A mudança do STF e os créditos de IPI
Misabel Abreu M. Derzi e Igor Mauler Santiago
No dia 15 de fevereiro, o Supremo Tribunal Federal (STF) decidiu que não há direito a créditos de IPI na compra de produtos sujeitos à alíquota zero, no julgamento do Recurso Extraordinário nº 370.682, de Santa Catarina. Ao fazê-lo, mudou a sua posição anterior sobre o tema, firmada no Recurso Extraordinário nº 350.446, do Paraná. Tal posição era considerada firme pelo próprio tribunal, tanto que dezenas de recursos extraordinários foram julgados monocraticamente com base nela.
Durante décadas, à luz da Constituição Federal anterior, o Supremo garantiu aos contribuintes do IPI e do ICM os créditos por operações isentas. Tanto é assim que os Estados forçaram a aprovação da Emenda Constitucional nº 23, de 1983, que vedou o aproveitamento desses créditos no ICM, nada dizendo sobre o IPI, padrão que foi mantido pela Constituição Federal de 1988. Daí ter o Supremo reconhecido o direito aos créditos de IPI quanto aos produtos isentos no julgamento do Recurso Extraordinário nº 212.484, do Rio Grande do Sul, e sujeitos à alíquota zero (decisão acima referida).
De notar que vários contribuintes – confiando na definitividade da posição da corte – tomaram créditos por insumos sujeitos à alíquota zero, ainda que sem trânsito em julgado ou mesmo sem ajuizamento de uma ação própria.

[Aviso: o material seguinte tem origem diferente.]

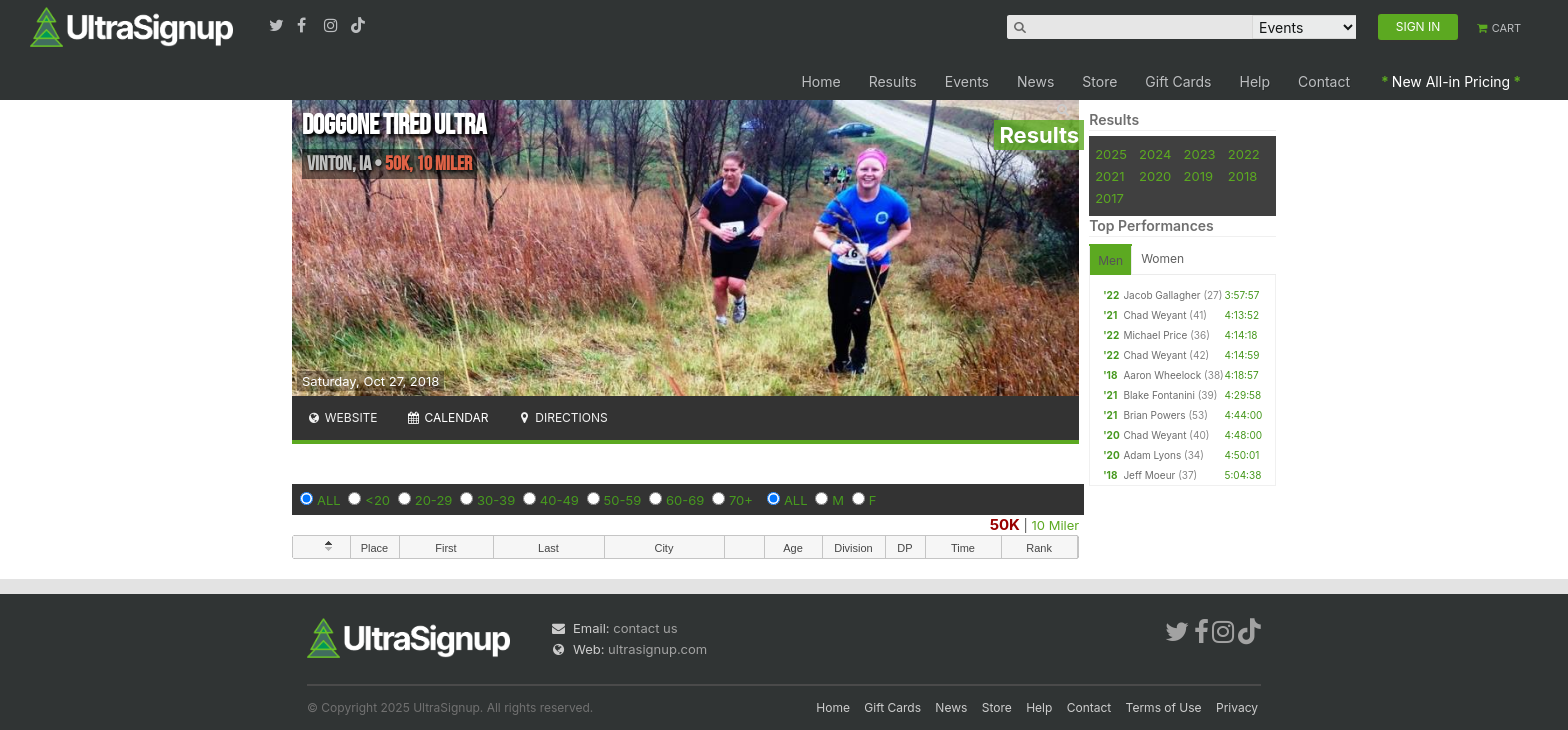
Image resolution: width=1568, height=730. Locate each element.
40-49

Caracterizada a alteração jurisprudencial, levantou o ministro Ricardo Lewandowski uma questão de ordem – ainda não decidida – sobre a necessidade de darem-se efeitos prospectivos à nova decisão. Parece-nos que sua proposta merece prosperar.

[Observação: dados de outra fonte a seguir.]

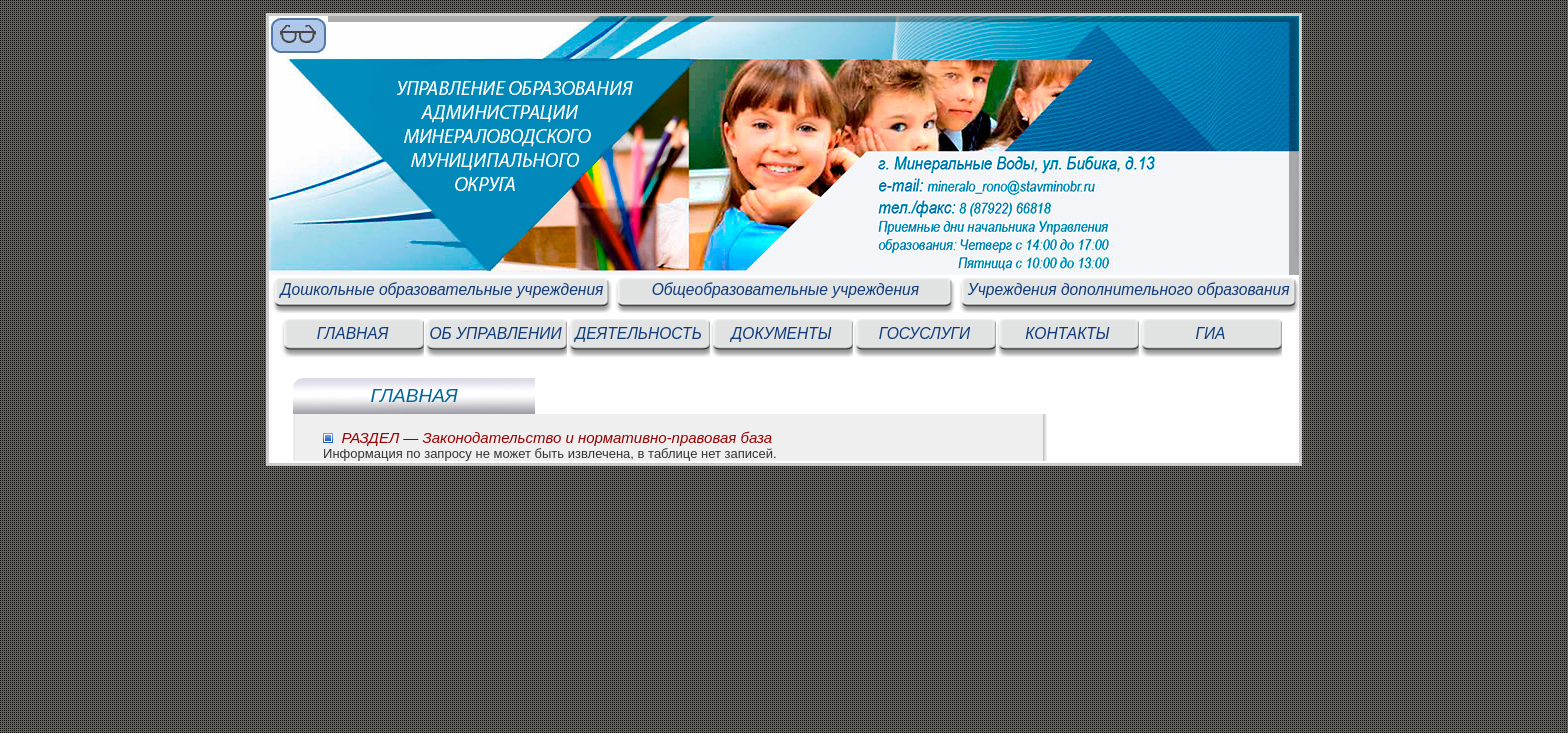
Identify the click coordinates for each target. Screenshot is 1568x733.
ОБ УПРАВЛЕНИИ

A decisão de inconstitucionalidade deve ser dotada de eficácia apenas futura sempre que sua retroação comprometa a segurança jurídica, beneficiando o Estado, autor da inconstitucionalidade, e prejudicando os particulares, que não deram causa ao vício e teriam a sua situação agravada com a anulação retroativa da norma.
Tal tendência verifica-se também no direito comparado. Na Alemanha, havendo risco para a segurança jurídica, recorre o Tribunal Constitucional Federal à declaração de inconstitucionalidade sem pronúncia de nulidade, dando à sua decisão efeitos apenas prospectivos, e às vezes mesmo diferidos, isto é, permitindo a sobrevivência, por um tempo, da norma invalidada.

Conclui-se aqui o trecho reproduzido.